Because We Work With Children
At work, it seems the kitchen is always a battleground. Not only do people steal each other’s creamer or entire lunches – even groceries – cleanliness is an issue. People leave befouled utensils and dishes in the sink as if they will magically cleanse themselves. I asked a male colleague why this occurs. He said, “Because we work with children.” He didn’t mean their physical age.
God love the women who install workplace signs like, “Your Mother Doesn’t Work Here.Do Your Dishes.” Otherwise-likeable people in offices everywhere “soak” their dishes in the only sink big enough for lactating employees to rinse their breast pumps. Once I taped up a laminated medical photo of multiplying bacteria in a wordless volley on behalf of the breast-feeders. Someone removed it (as another sign in my condo recently warned, “We don’t know who…YET!”) because, apparently, the sign-remover thought it gross. Look in the sink, pally. There’s your gross.
It’s just another terrible example of how mankind has made little progress. We’ve killed each other differently over time, from spears to boiling oil to nerve gas to WMD, but we are still murdering each other and taking each other’s stuff and many, many of us won’t pull our own weight. Not to mention the littering.
I realize there are brain health issues. Some people are just barmy. And for most of my adult life I had neither a dishwasher nor washing machine and I promise you those items make a BIG difference, and it’s one reason why many peoples of the lands hate Americans. We don’t have dysentery every Thursday or have to beat our clothes with rocks, riverside.
They resent our easy lives, if in part only because they don’t know how crazy we are. I understand because I have struggled in my life on many occasions and I resent handsome, moneyed, model-marrying quarterbacks, golfers, and rock stars, and the models themselves who had to work even less hard. Some say, “Oh, the life of a pro golfer is extremely difficult.” Try custodial work, my good man.
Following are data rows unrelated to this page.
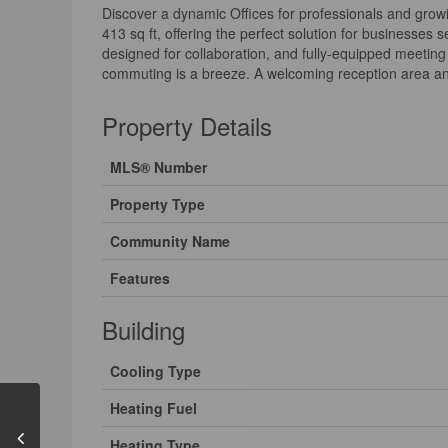
Discover a dynamic Offices for professionals and growin
413 sq ft, offering the perfect solution for businesse
designed for collaboration, and fully-equipped meeting
commuting is a breeze. A welcoming reception area and
Property Details
MLS® Number
Property Type
Community Name
Features
Building
Cooling Type
Heating Fuel
Heating Type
My point being some people are bonkers, and some are resentful and devoid of hope; this discourages them from making an effort. I get that. But there’s a big difference between quietly begrudging the people with charmed lives, and making a disastrous mess out of the corner of the world you share with others because you’re deranged or angry.
Mercifully, there are many good people. A stranger once said to me, “Most people are good. The bad people are noisy and obvious in their destruction so it seems there is a lot of them. Really, there are only a few bad people doing all the bad things.” Repeat offenders, I guess. So I take solace in that good people are quietly stoking their woodstoves and paying their rent and raising gentle citizens and shoveling their neighbors’ driveways. There are countless individuals doing decent things you’ll never hear about. If you are feeling bad about humanity, think on that. I’ll ponder the kindly employee at my gym who washed dozens of water bottles in Lost & Found and put them out for their owners to claim. She didn’t have to wash them. She did.
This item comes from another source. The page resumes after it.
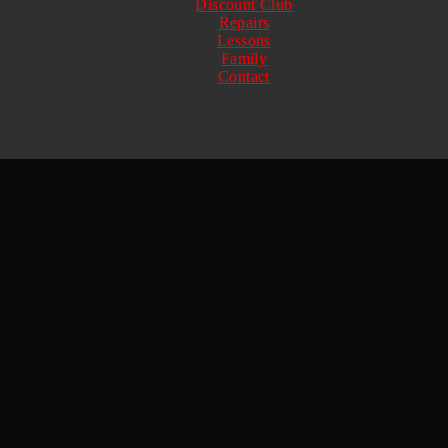
Discount Club
Repairs
Lessons
Family
Contact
And when you hear some great piece of music, the second you hear it your soul soars and you are in absolute awe with, “This must be some kind of genius!” and you know for certain there is a God of some sort, inherent in us, and that despite the madness and laggardly sloppiness in this cruel world there is brilliance and kindness and a dancing bird and art of all kinds. And you also know there is no possible way this is random. For every crazy or selfish maniac ruining everyone’s good time there are millions more making a good time, improving things, usually unheralded, unthanked, and unassuming.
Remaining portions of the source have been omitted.